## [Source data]
----------
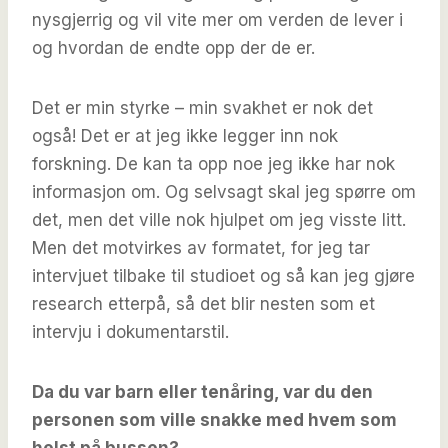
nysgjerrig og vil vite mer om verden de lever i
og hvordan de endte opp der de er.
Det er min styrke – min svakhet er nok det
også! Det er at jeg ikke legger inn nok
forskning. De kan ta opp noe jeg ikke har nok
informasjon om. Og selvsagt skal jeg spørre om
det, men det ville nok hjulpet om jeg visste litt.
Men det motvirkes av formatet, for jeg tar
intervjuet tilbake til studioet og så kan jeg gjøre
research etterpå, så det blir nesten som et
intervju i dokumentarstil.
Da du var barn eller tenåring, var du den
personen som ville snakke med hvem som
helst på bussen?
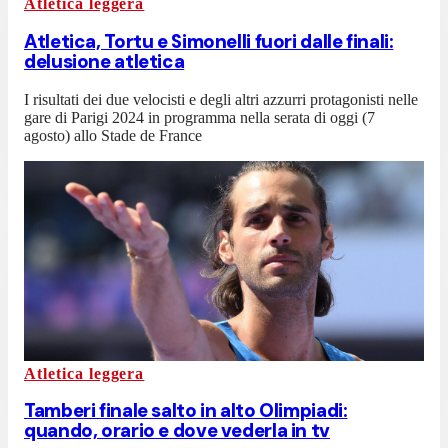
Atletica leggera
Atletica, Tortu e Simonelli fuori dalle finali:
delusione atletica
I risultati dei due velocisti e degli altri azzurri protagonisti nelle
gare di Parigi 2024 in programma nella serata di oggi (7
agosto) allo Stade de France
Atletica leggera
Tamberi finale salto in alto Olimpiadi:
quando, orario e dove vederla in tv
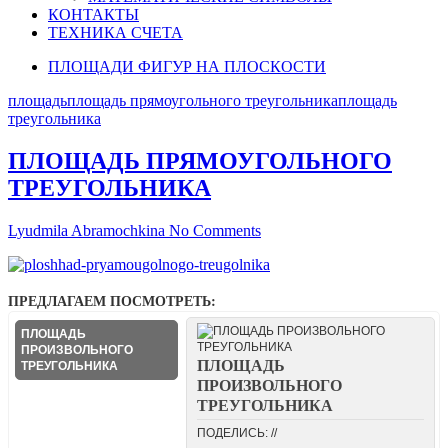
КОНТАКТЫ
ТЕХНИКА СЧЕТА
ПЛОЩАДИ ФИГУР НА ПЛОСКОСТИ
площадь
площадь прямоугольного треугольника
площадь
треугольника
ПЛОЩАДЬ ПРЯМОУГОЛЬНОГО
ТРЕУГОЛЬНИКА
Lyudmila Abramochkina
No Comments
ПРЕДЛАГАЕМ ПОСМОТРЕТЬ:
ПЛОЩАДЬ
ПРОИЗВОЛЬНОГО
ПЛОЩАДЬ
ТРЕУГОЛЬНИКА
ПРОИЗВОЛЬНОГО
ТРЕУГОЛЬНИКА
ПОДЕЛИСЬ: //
----------
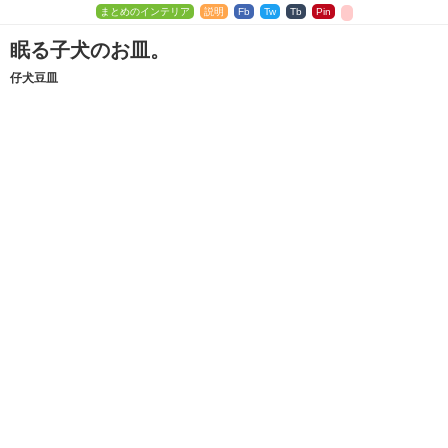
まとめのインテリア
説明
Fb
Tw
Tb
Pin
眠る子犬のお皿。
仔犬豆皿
----------
## [Activity]
For the entries above, print exactly the lines between the one with "nysgjerrig og vil" and the one with "ПОДЕЛИСЬ: //", inclusive, with no pictures.

## [Response below]
nysgjerrig og vil vite mer om verden de lever i
og hvordan de endte opp der de er.
Det er min styrke – min svakhet er nok det
også! Det er at jeg ikke legger inn nok
forskning. De kan ta opp noe jeg ikke har nok
informasjon om. Og selvsagt skal jeg spørre om
det, men det ville nok hjulpet om jeg visste litt.
Men det motvirkes av formatet, for jeg tar
intervjuet tilbake til studioet og så kan jeg gjøre
research etterpå, så det blir nesten som et
intervju i dokumentarstil.
Da du var barn eller tenåring, var du den
personen som ville snakke med hvem som
helst på bussen?
Atletica leggera
Atletica, Tortu e Simonelli fuori dalle finali:
delusione atletica
I risultati dei due velocisti e degli altri azzurri protagonisti nelle
gare di Parigi 2024 in programma nella serata di oggi (7
agosto) allo Stade de France
Atletica leggera
Tamberi finale salto in alto Olimpiadi:
quando, orario e dove vederla in tv
КОНТАКТЫ
ТЕХНИКА СЧЕТА
ПЛОЩАДИ ФИГУР НА ПЛОСКОСТИ
площадь
площадь прямоугольного треугольника
площадь
треугольника
ПЛОЩАДЬ ПРЯМОУГОЛЬНОГО
ТРЕУГОЛЬНИКА
Lyudmila Abramochkina
No Comments
ПРЕДЛАГАЕМ ПОСМОТРЕТЬ:
ПЛОЩАДЬ
ПРОИЗВОЛЬНОГО
ПЛОЩАДЬ
ТРЕУГОЛЬНИКА
ПРОИЗВОЛЬНОГО
ТРЕУГОЛЬНИКА
ПОДЕЛИСЬ: //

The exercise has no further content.